# Sick NEw Cape Horn!!! Check her out!!!



## Capt. Joey Sauvageau (May 12, 2013)

New to Pensacola Fishing Forum. I'm a charter boat guide out of Destin FL. I run a brand new 2013, 31 ft. Cape Horn. A buddy of mine told me to join the site so I did. Here are a few pics of the new boat and a few pics of the last few charters I have ran. Check out our website at http://itsbeenreel.com/ or find us on facebook at" It's Been Reel Fishing Charters."

Thanks, Good luck and good fishing.

Capt. Joey


----------



## specktackler57 (May 15, 2011)

dayum


----------



## Jason (Oct 2, 2007)

Sweet!!!!


----------



## BlaineAtk (Jun 8, 2010)

Wirelessly posted

Nice. I hope to upgrade to an older 27 from my 21


----------



## lobsterman (Sep 30, 2007)

Awesome ride.


----------



## reelndrag (Feb 20, 2013)

Very nice! Welcome to the forum!


----------



## Catchin Hell (Oct 9, 2007)

Welcome to the forum...:thumbsup:


----------



## Chapman5011 (Mar 7, 2013)

Sweet ride


----------



## almo100 (Mar 1, 2013)

Nice.


----------



## sniperpeeps (Mar 5, 2011)

Nice ride man, welcome to the forum!


----------



## marmidor (Mar 15, 2008)

BlaineAtk said:


> Wirelessly posted
> 
> Nice. I hope to upgrade to an older 27 from my 21


Man stick with your 21! I had a older (1994) 27 and it was a rough ride. I have a 03 21ft now and it's by far my favorite boat I've owned.


----------



## marmidor (Mar 15, 2008)

Oh and that's a find lookin ride capt!


----------



## ShortBoatFishin (Mar 6, 2013)

Nice boat and nice catches!


----------



## RedGeese (Apr 15, 2013)

*Brand new Cape Horn 24OS*

Just left the factory in Milton. At the dealer waiting on electronics (Garmin 5212 chart plotter/ gps, Garmin 24 fish finder, Garmin 100 VHF) We take her home to Fourchon, LA. next week. Let the fishing begin........................


----------



## k-p (Oct 7, 2009)

Both boats are very nice looking.
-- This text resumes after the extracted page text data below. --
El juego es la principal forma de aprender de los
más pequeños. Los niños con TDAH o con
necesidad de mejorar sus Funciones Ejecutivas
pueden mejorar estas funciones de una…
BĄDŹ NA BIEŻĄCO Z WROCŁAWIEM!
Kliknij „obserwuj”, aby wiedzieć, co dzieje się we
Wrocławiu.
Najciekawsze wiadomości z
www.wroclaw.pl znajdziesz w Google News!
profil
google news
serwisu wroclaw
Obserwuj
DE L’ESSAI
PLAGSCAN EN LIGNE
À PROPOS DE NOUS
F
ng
I'm trying to figure out myself if I want a 31 or a 24. A 27 would be ideal if they didn't have the front seats in them.


----------



## MillerTime (Jul 6, 2011)

k-p said:


> Both boats are very nice looking. I'm trying to figure out myself if I want a 31 or a 24. A 27 would be ideal if they didn't have the front seats in them.
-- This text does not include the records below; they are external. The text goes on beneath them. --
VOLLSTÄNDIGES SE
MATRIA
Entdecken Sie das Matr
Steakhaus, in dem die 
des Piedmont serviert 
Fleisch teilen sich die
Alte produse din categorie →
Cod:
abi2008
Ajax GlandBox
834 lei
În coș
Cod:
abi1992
I would go with the 31. Much more available room.


----------



## bigtallluke (Jul 14, 2012)

Joey welcome to the forums, I briefly met you when I went out for a super quick trip with Chris last season.... Met you when we came back to the dock and you were about to take a group out. Awesome boat for sure, with tons of fishing room! Sick ride! Hope to see you a lot more this season, and I sure hope you guys start getting booked solid with trips now that summer is here!


----------



## Lexcore (May 5, 2012)

Nice:thumbup: on your site do you have prices:whistling:


----------